Save the Children Philippines urged mothers to exclusively breastfeed their newborns as malnutrition remains on steady rise among babies and pre-schoolers in the country.
Lawyer Albert Muyot, Chief Executive Officer (CEO) of Save the Children Philippines said community health and nutrition workers should intensify campaigns on breastfeeding, complementary feeding and proper nutrition particularly among children of deprived families and marginalized communities.
He raised concern over the results of the 2018 Expanded National Nutrition Survey by the Department of Science and Technology-Food and Nutrition Research Institute (DOST-FNRI) presented last June 24 which showed increasing prevalence of malnutrition and anemia among babies and toddlers.

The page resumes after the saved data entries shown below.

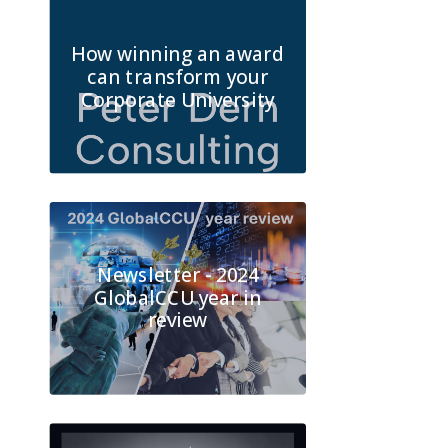
How winning an award
can transform your
Corporate University
Newsletter - 2024
GlobalCCU year in
review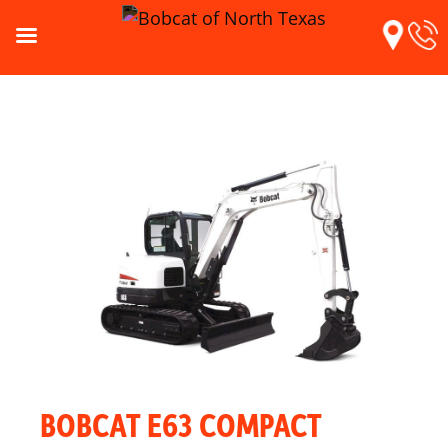
BOBCAT E63 COMPACT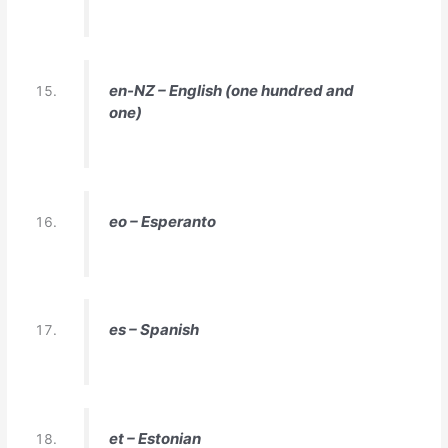
en-NZ – English (one hundred and
one)
eo – Esperanto
es – Spanish
et – Estonian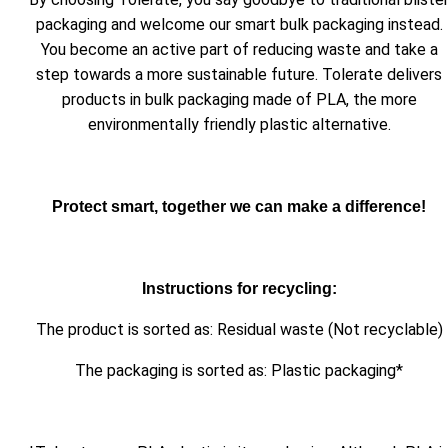
packaging and welcome our smart bulk packaging instead.
You become an active part of reducing waste and take a
step towards a more sustainable future. Tolerate delivers
products in bulk packaging made of PLA, the more
environmentally friendly plastic alternative.
Protect smart, together we can make a difference!
Instructions for recycling:
The product is sorted as: Residual waste (Not recyclable)
The packaging is sorted as: Plastic packaging*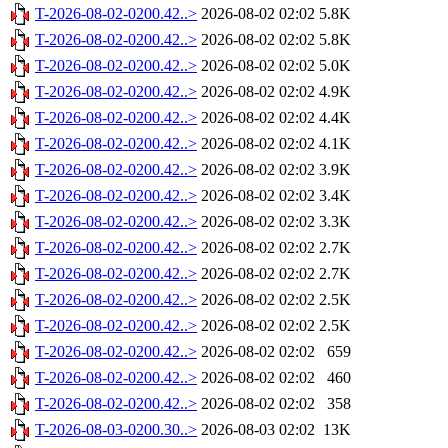
T-2026-08-02-0200.42..>
2026-08-02 02:02
5.8K
T-2026-08-02-0200.42..>
2026-08-02 02:02
5.8K
T-2026-08-02-0200.42..>
2026-08-02 02:02
5.0K
T-2026-08-02-0200.42..>
2026-08-02 02:02
4.9K
T-2026-08-02-0200.42..>
2026-08-02 02:02
4.4K
T-2026-08-02-0200.42..>
2026-08-02 02:02
4.1K
T-2026-08-02-0200.42..>
2026-08-02 02:02
3.9K
T-2026-08-02-0200.42..>
2026-08-02 02:02
3.4K
T-2026-08-02-0200.42..>
2026-08-02 02:02
3.3K
T-2026-08-02-0200.42..>
2026-08-02 02:02
2.7K
T-2026-08-02-0200.42..>
2026-08-02 02:02
2.7K
T-2026-08-02-0200.42..>
2026-08-02 02:02
2.5K
T-2026-08-02-0200.42..>
2026-08-02 02:02
2.5K
T-2026-08-02-0200.42..>
2026-08-02 02:02
659
T-2026-08-02-0200.42..>
2026-08-02 02:02
460
T-2026-08-02-0200.42..>
2026-08-02 02:02
358
T-2026-08-03-0200.30..>
2026-08-03 02:02
13K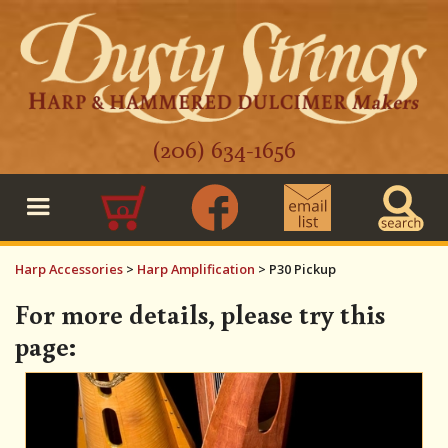
(206) 634-1656
0
Harp Accessories
>
Harp Amplification
>
P30 Pickup
For more details, please try this
page: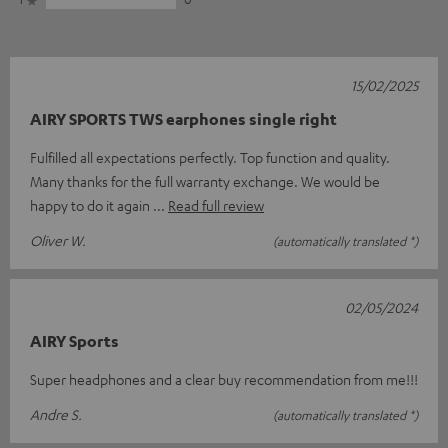
15/02/2025
AIRY SPORTS TWS earphones single right
Fulfilled all expectations perfectly. Top function and quality.
Many thanks for the full warranty exchange. We would be
happy to do it again
Read full review
Oliver W.
(automatically translated *)
02/05/2024
AIRY Sports
Super headphones and a clear buy recommendation from me!!!
Andre S.
(automatically translated *)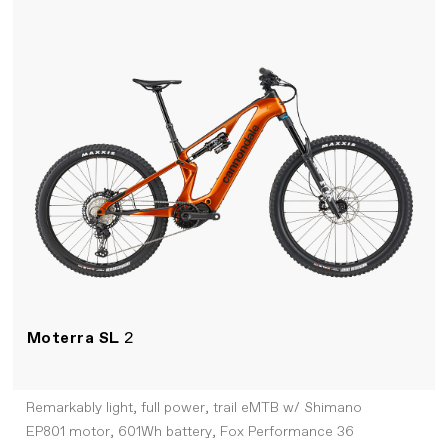
Moterra SL
2
Remarkably light, full power, trail eMTB w/ Shimano
EP801 motor, 601Wh battery, Fox Performance 36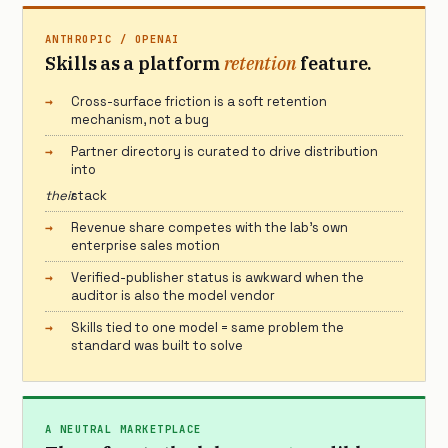
ANTHROPIC / OPENAI
Skills as a platform
retention
feature.
Cross-surface friction is a soft retention
mechanism, not a bug
Partner directory is curated to drive distribution
into
their
stack
Revenue share competes with the lab’s own
enterprise sales motion
Verified-publisher status is awkward when the
auditor is also the model vendor
Skills tied to one model = same problem the
standard was built to solve
A NEUTRAL MARKETPLACE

Atty. Muyot said the nutrition survey serves as “a wake-up call” in time for Nutrition Month being observed every July.
Anemia cases among babies six to 11 months increased to 48.2 per cent in 2018 from 40.5 per cent in 2013, while anemia among toddlers aged one to two years old have increased to 35.4 per cent last year from 24.7 per cent in 2013.
Stunting, a life threatening condition due to chronic undernutrition remains high at 36.6 per cent for children two years old in 2018, from 36.2 per cent in 2013.
Malnutrition among pre-schoolers is also high particularly among three years old at 33.8 per cent in 2018 from 38.6 in 2013; and four years old at 30.2 per cent last year from 36.8 in 2013.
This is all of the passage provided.